Zeta + Snowflake: Clean Room Data Onboarding Guide

image-20250812-061006.png

Zeta ensures secure data handling through End-to-End Encryption (E2EE) when working with Snowflake. This guide walks you through how E2EE works, including internal and external staging, client-side encryption, and how to load/unload data into Snowflake using named stages securely.

End-to-End Encryption (E2EE) protects your data:

  • At rest (while stored)

  • In transit (while being transferred to and from Snowflake)

This ensures third parties, including cloud providers, cannot access your data in plaintext.

Key Components of the E2EE Workflow

  1. Customer’s corporate network

  2. Data file staging area:

    • Internal stage (provided by Snowflake)

    • External stage (customer-managed, e.g., S3)

  3. Snowflake Virtual Private Cloud (VPC)

How the Data Flows

image-20250812-055641.png

  1. Upload to Stage

    • External stage (e.g., Amazon S3): You may apply client-side encryption.

    • Internal stage: Data is encrypted automatically before upload and again after loading.

  2. Load into Table

    • Data is transformed into Snowflake’s proprietary format and encrypted both at rest and in transit using TLS.

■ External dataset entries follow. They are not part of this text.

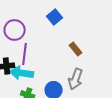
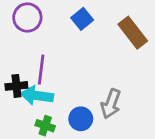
purple circle: (15, 30) -> (27, 18), moved
brown rectangle: (76, 49) -> (133, 33), moved, size x1.6

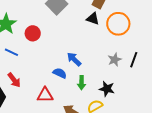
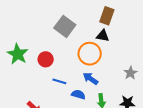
orange circle: (118, 24) -> (90, 54), moved
blue line: (11, 52) -> (59, 81), moved

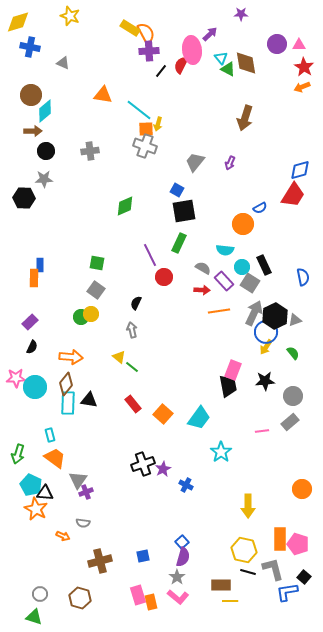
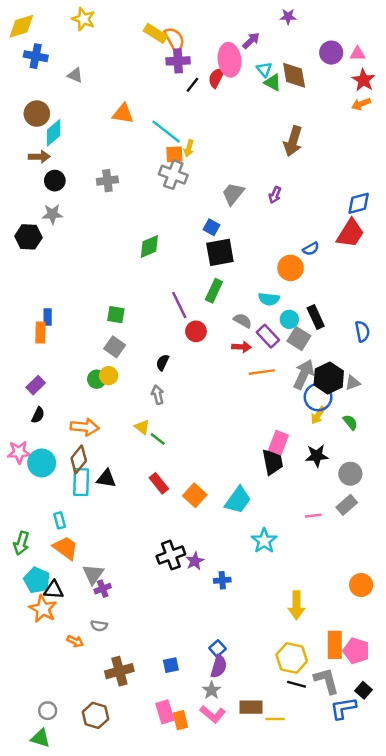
blue cross: (186, 485) -> (222, 580), turned -32
brown rectangle: (221, 585) -> (251, 707), moved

    • During processing, data is decrypted and re-encrypted post-operation.

  3. Unload Data (Optional)

    • Data can be unloaded to either stage type.

    • Client-side encryption is optional for external stages; internal stages encrypt automatically.

  4. Download from Stage

    • If client-side encrypted, you decrypt locally using your master key.

Client-Side Encryption

Client-side encryption ensures your files are encrypted before they even touch the cloud.

image-20250812-060052.png

How it Works

  1. You generate a secret master key and share it with Snowflake.

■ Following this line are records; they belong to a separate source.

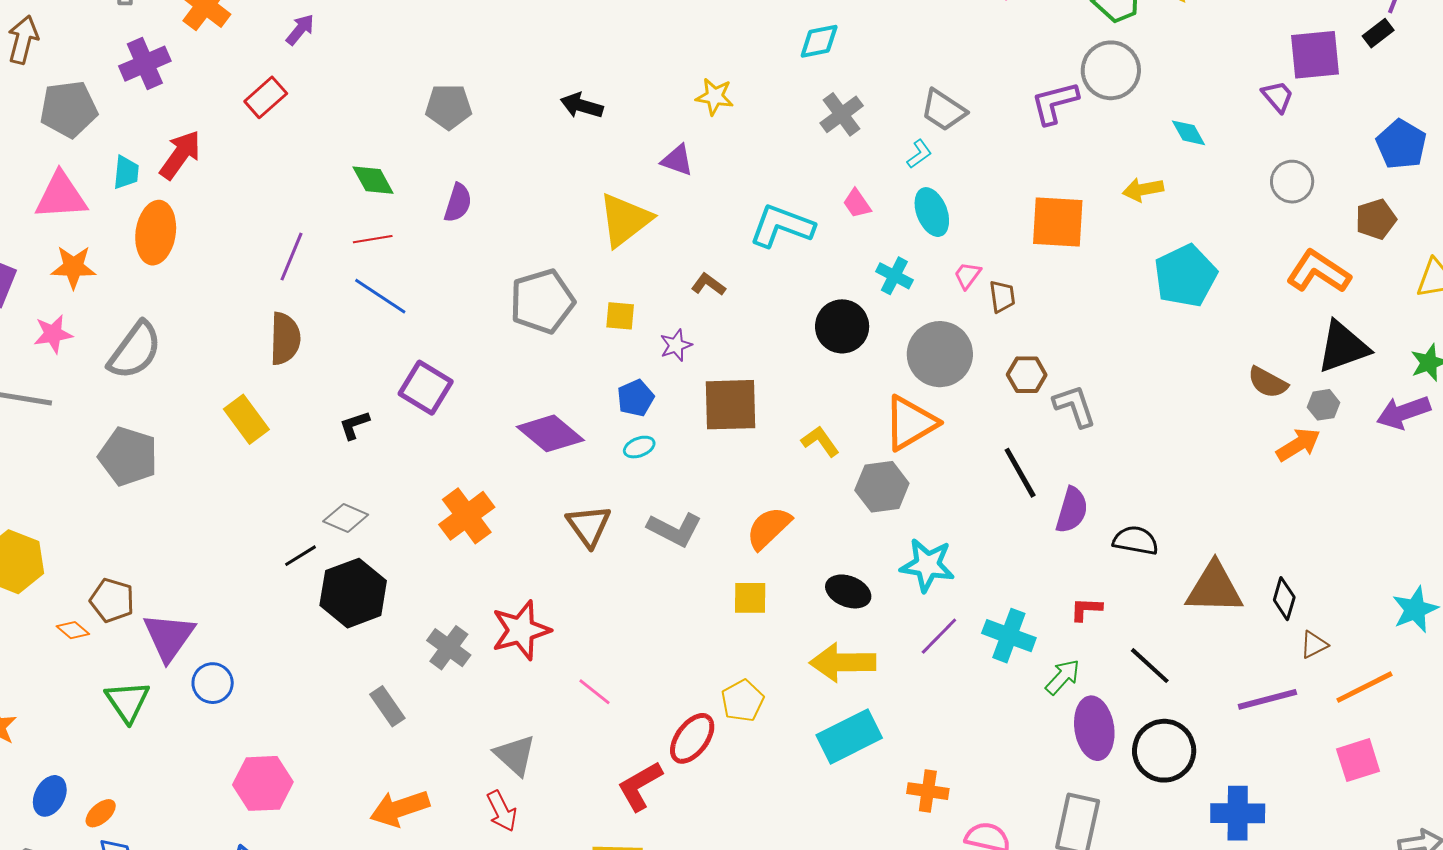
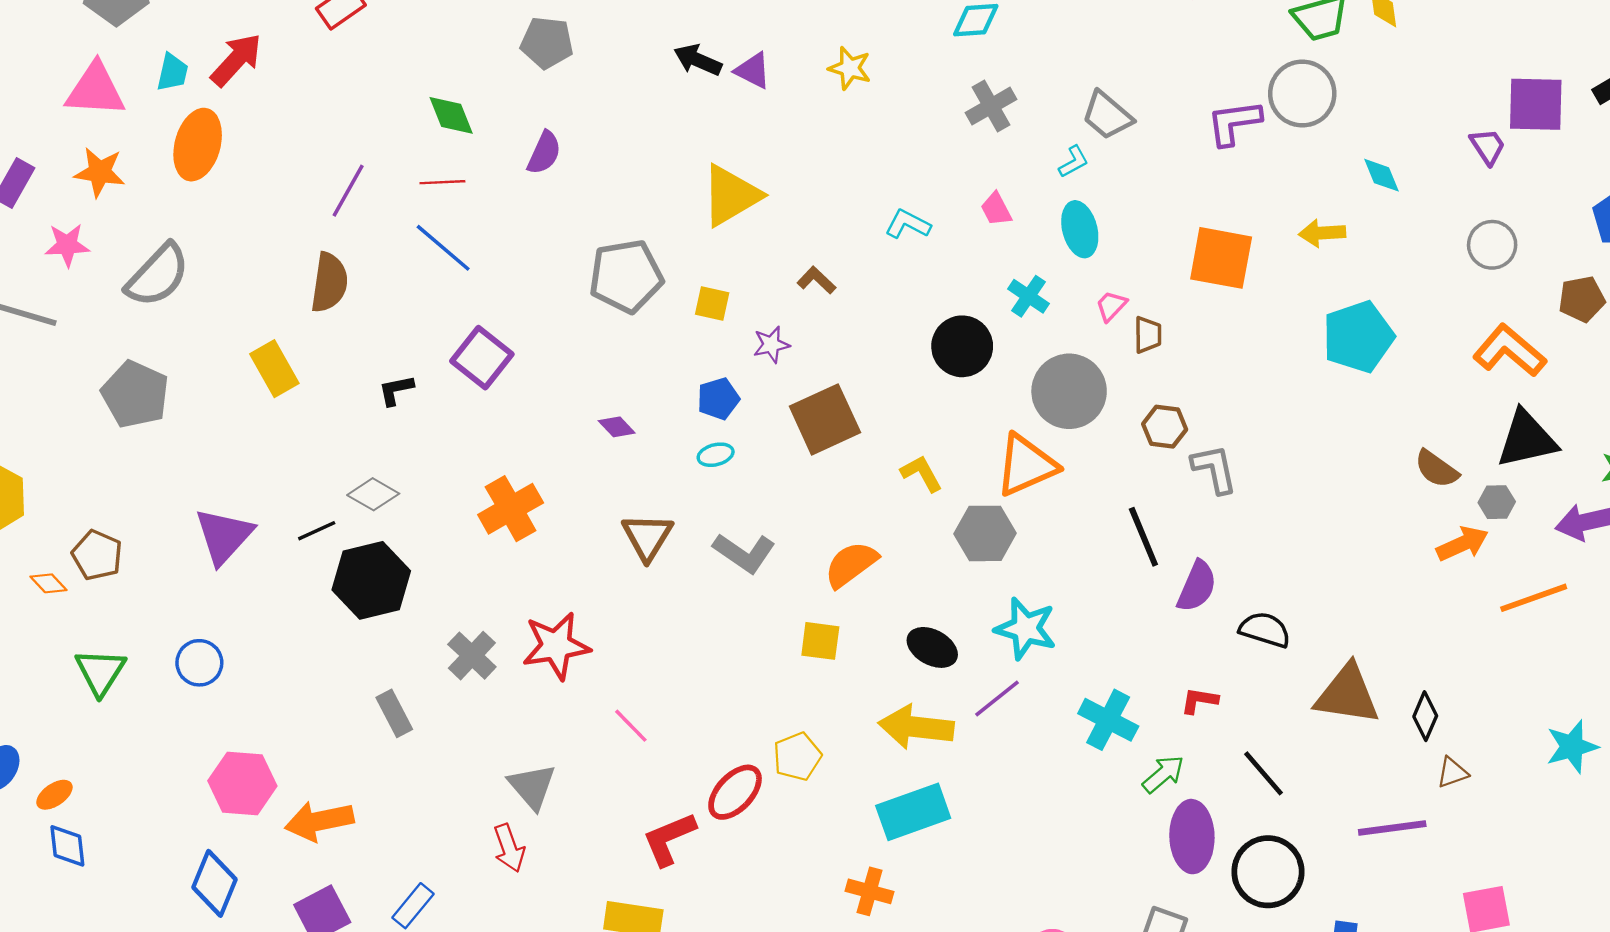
purple triangle: (677, 160) -> (753, 71), moved
cyan L-shape: (782, 226) -> (908, 224), size x0.6
brown square: (731, 405) -> (825, 419), turned -30
purple diamond: (550, 433) -> (617, 427), size x0.5
purple line: (939, 636) -> (997, 698), moved
purple triangle: (169, 637) -> (224, 536), moved
orange line: (1365, 687) -> (1534, 598), moved
orange cross: (928, 791) -> (869, 891), moved
orange arrow: (400, 808) -> (319, 821), moved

  2. Your client generates a random encryption key to encrypt each file.

  3. That key is then encrypted with the master key.

  4. Both the encrypted file and key are uploaded—key stored in file metadata.

When retrieving files:

  • Your client decrypts the random key using your master key.

  • It then decrypts the file using the now-unlocked random key.

Result: No third party (including cloud providers or ISPs) can access your raw data.

Loading Encrypted Data into Snowflake

Snowflake supports secure loading via named stage objects that include your MASTER_KEY.

Step-by-Step Example

  1. Create a Named Stage Object
    Here's how to create a secure stage in S3:

    CREATE STAGE encrypted_customer_stage
URL='s3://customer-bucket/data/'
CREDENTIALS=(AWS_KEY_ID='ABCDE123' AWS_SECRET_KEY='XYZ987')
ENCRYPTION=(MASTER_KEY='Base64EncodedKey...');

  2. Load Encrypted Data into a Table

    CREATE TABLE users (id BIGINT, name VARCHAR(500), purchases INT);
COPY INTO users FROM @encrypted_customer_stage/users;

  3. Unload Encrypted Data from Snowflake

    CREATE TABLE most_purchases AS
SELECT * FROM users ORDER BY purchases DESC LIMIT 10;
COPY INTO @encrypted_customer_stage/most_purchases FROM most_purchases;

Data in customer-managed stages is encrypted using your master key and follows the defined encryption protocol of your cloud provider.

Please Note:

  • The MASTER_KEY must be AES-128 or AES-256 and Base64-encoded.

  • Your encryption keys are transmitted securely over HTTPS and stored encrypted within Snowflake’s metadata layer.

  • Named stage objects allow for secure sharing within your Snowflake account without disclosing encryption keys to other users.